Eve walked over, sat on the edge of her desk. "You want his job. Probably more than that, but Mayor of New York's a good place to start. He's fairly popular. Maybe he'll get another term, and it's a pisser to wait, to play deputy when you can be chief."
"Is that what you think?"
"I think you saw an opportunity to remove an obstacle, even to use that obstacle to further your own ambitions-especially when he makes it easy for you by getting tangled with Nick Greene."
"Mayor Peachtree's sexual leanings should be a private matter."
"Should be. Let's go back awhile before that. You keep up with current events. You keep up with community news, polls, opinions. Kids are being exploited out there-future voters, those kids. Their parents, other parents, other citizens, voters are upset, disillusioned and just plain pissed off. Something should be done, and you're just the gal to do it. A lot of control. A lot of power. You've got a law degree. You know some of that scum is never going to pay. You found a way to make them pay. That's a hell of an accomplishment."
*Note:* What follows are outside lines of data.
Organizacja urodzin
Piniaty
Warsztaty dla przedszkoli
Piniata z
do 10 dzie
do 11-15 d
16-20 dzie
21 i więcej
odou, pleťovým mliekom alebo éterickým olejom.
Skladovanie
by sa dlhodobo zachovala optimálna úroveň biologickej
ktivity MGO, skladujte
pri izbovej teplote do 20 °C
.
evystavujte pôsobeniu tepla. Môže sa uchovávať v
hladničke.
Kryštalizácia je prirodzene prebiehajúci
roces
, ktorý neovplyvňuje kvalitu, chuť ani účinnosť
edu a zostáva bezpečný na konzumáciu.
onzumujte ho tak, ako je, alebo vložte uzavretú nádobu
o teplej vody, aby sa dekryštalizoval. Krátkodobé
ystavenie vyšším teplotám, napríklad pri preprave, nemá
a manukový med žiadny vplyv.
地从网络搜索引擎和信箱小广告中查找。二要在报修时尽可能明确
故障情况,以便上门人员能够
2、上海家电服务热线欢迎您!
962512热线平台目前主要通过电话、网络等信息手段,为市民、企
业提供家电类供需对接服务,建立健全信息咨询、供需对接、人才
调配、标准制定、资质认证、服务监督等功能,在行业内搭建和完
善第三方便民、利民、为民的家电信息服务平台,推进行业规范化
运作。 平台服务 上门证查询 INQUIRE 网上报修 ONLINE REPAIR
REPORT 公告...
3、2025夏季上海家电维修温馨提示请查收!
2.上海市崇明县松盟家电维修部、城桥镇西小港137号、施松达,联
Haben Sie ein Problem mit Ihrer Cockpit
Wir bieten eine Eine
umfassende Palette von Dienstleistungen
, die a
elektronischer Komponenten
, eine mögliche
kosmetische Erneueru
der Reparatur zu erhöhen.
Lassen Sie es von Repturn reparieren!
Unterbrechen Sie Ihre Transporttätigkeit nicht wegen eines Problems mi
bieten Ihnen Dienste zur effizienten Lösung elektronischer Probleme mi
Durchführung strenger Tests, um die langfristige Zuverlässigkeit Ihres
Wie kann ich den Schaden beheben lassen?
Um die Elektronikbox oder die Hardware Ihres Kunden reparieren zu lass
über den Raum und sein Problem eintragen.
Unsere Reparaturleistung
A smile ghosted around Franco's mouth. Her eyes were alive with it-and, Eve noted, with arrogance. "Do you really believe you can make any of this play?"
"I've got Dukes." Eve shrugged a shoulder. "I've got Purity in pieces. You slipping by me isn't so hard to take with more than forty other arrests and a closed case on my record."
"So, this little scenario you're writing here is between us."
"Just you and me. Girl talk. Post-game chatter."
"Then by all means." Franco gestured a go-ahead. "Continue."
"It fell apart on you, Franco, but you still had a button to push. Leak the story. Shove the mayor into the muck. Defend him, but carefully. If he's convicted, you mourn the loss of a man who was corrupted by his own power, his own skewed sense of duty. If he's acquitted, you praise the system for exonerating an innocent man. But either way, you step into his shoes and run the city. Maybe, maybe some of it was about your twisted sense of justice. But under it all, it was just politics."
"You're wrong." Franco wandered over, picked up the second cup of coffee Eve had programmed. "Since it's just the two of us here, since I respect you, I won't say you're wrong about all of it. Purity was a solution. An extermination of a plague. It could be again."
She angled her head. "We could have used someone like you. Pushing to have you as a media symbol wasn't an accident. You have impact, Dallas. With your passion, your skills, your presence, you'd keep the story hot as long as I needed. I think I knew when we met in Tibble's office you'd find a way to break it apart. I had to accept that, deal with that. I always pick my battles."
"Why this one?"
"Every politician needs a platform. This is mine. Dukes wanted to infect you," she added. "But that wasn't the agenda. That wasn't the program. How many innocent children did we save, Dallas?"
"Is that your spin?"
"If I needed one it would be. And it's the truth. Peachtree has good intentions, but he's soft, and he's cautious, politically. And sooner or later he was going to be exposed for his sexuality. Why should I go down with him?"